Tilbury House (2009)

Paperback, 224 pages, $15

Local matters

In an opinion column that Edgar Allen Beem writes for the Forecaster newspaper called “The Universal Notebook” (which is the reporter’s spiral-bound notebook that fits into most pockets), Beem writes: “The combination of a recession in the economy and a revolution in information technology is conspiring to put me out of business. Or at the very least, out of print.”

Beem is a foe of technology, although he has succumbed to using a word processor. He wonders, as do many of us, what happens when he presses the “send” button, releasing his words into the unknown ether.

His column has appeared for six years. Does he make a list of ideas? Does her have trouble coming up with topics? “The biggest problem I have is writing just one a week,” said Beem. “I usually have something I’d like to say every day. I try to juggle four kinds of columns: one is usually a national issue; another topic could be statewide issues; the third, Greater Portland; and the fourth reflects personal matters. It is a collection of these that is gathered in this utterly delightful book, which includes some longer essays that appeared in the now-defunct Maine Times.

In the columns on national topics, his left-wing tendencies bring confrontation-not so much through reader mail, but at his everyday haunts-the supermarket, meetings, walks around town-where he meets all his neighbors, who often have vociferous responses to his views.

These confrontations, he tells me, are one of the pleasures of the column.

Beem also writes for several regional and national magazines on art, architecture and photography. He never experiences reverberations from those articles. It is the local stuff that excites his imaginative approach to the everyday world he lives in and ponders.

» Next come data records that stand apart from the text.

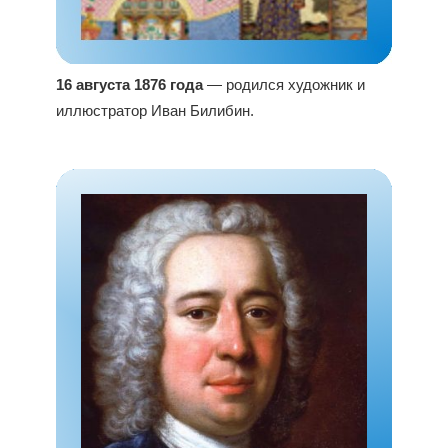
16 августа 1876 года
— родился художник и
иллюстратор Иван Билибин.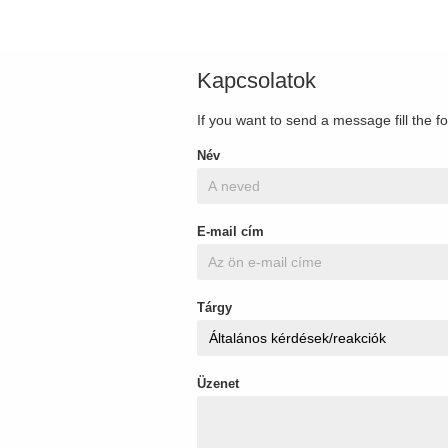
Kapcsolatok
If you want to send a message fill the f
Név
E-mail cím
Tárgy
Üzenet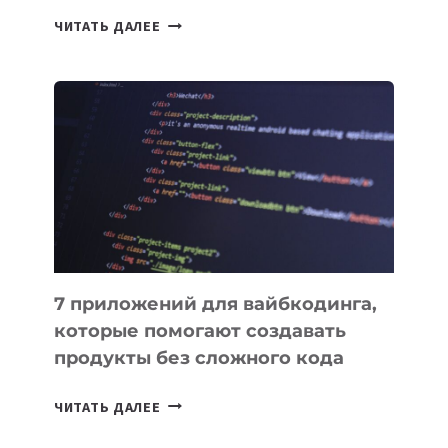
ТАСК-
ЧИТАТЬ ДАЛЕЕ
МЕНЕДЖЕРЫ:
ОБЗОР
ПОЛЕЗНЫХ
ИНСТРУМЕНТОВ
ДЛЯ
РАБОТЫ
7 приложений для вайбкодинга,
которые помогают создавать
продукты без сложного кода
7
ЧИТАТЬ ДАЛЕЕ
ПРИЛОЖЕНИЙ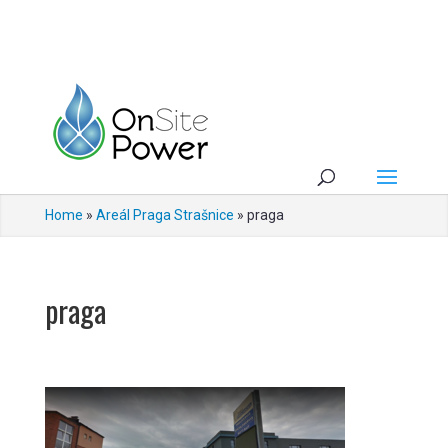
Home
»
Areál Praga Strašnice
»
praga
praga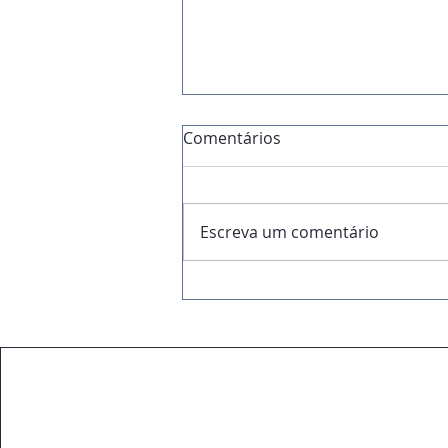
Comentários
Escreva um comentário
Análise de Viabilidade:
antes de investir, é
essencial fazer conta.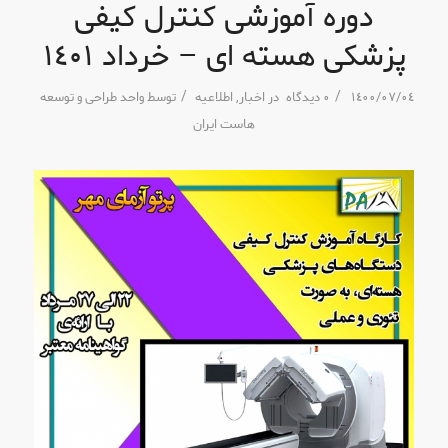
دوره آموزشی کنترل کیفی
پزشکی هسته ای – خرداد ١٤٠١
/
/
١٤٠٠/٠٧/٠٤
٠ دیدگاه
در
اخبار
,
اطلاعیه
توسط
واحد طراحی و توسعه
هاست ایران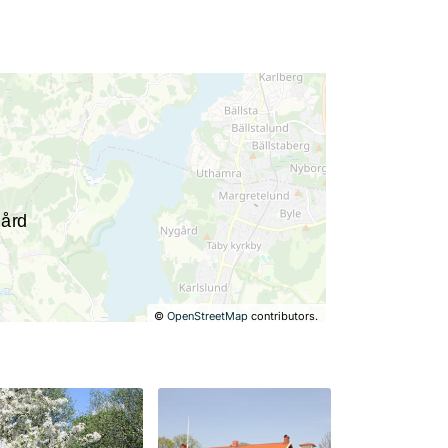
©
OpenStreetMap
contributors.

His book, sort of arbitrarily divided into the four seasons, begins in spring with “In Praise of Woman,” his wife and her upcoming birthday. It is the first of several short essays about Carolyn, his three daughters and his beloved dog, Ritz. He is tender on all scores and always insightful: “We’d be a hell of a lot better off these days if there was a woman in the White House,” he writes.

My heart skipped more than a beat reading the various thoughts about his elderly dog who looks, from the cover photo, amazingly like my 15-year-old guide dog, Smudge. Elderly dogs, like advanced-age humans, slow down perceptibly and have their physical problems. One never acclimates to the final, needed choice of taking a dog, a cat, or even a pet rat, to its final visit with the veterinarian.

Smudge is a big dog and needs help getting in our car. She coughs. She limps. She sleeps a lot. But so do I. One easily emphasizes with Beem as he puts off the inevitable. Still, we love his mix of gloom with the humorous.

There are poetic moments in this book. For instance, in “The Spirit of the Dragonfly,” he writes, “Sometimes they hover in my backyard and I am speechless before those winged beings with their huge eyes.”

Perhaps one of the exemplar charms of Beem’s writing is the way he makes us stop and wonder, to be aware of this remarkable world and its inhabitants surrounding us-a place we often forget is there for the taking, so immersed do we become in things like busyness, the Internet, and political and personal aggravations.

Who else would write an ode to a snow shovel? Sitting on his front steps, watching the world go by when nostalgia and memories of his boyhood cross his thinking. We can see him pull out his notebook and jot down things like make-believe, or thoughts about underwear and socks or ten ways we can help save the planet.

“Everyone has a story to tell,” he said. “I may blast Rush Limbaugh in my column, but I actually get along with local folks and neighbors who hold that opinion. That is one of the things that Maine has to tell the rest of the world-how to get along with everyone, everywhere. Here in Maine we seem to still have that gift, that get-along mentality in order to live and love in communities.”

Observant, funny, yet totally unsentimental, Beem works in his sunroom office, metaphorically hugging a sometimes hard-to-love world.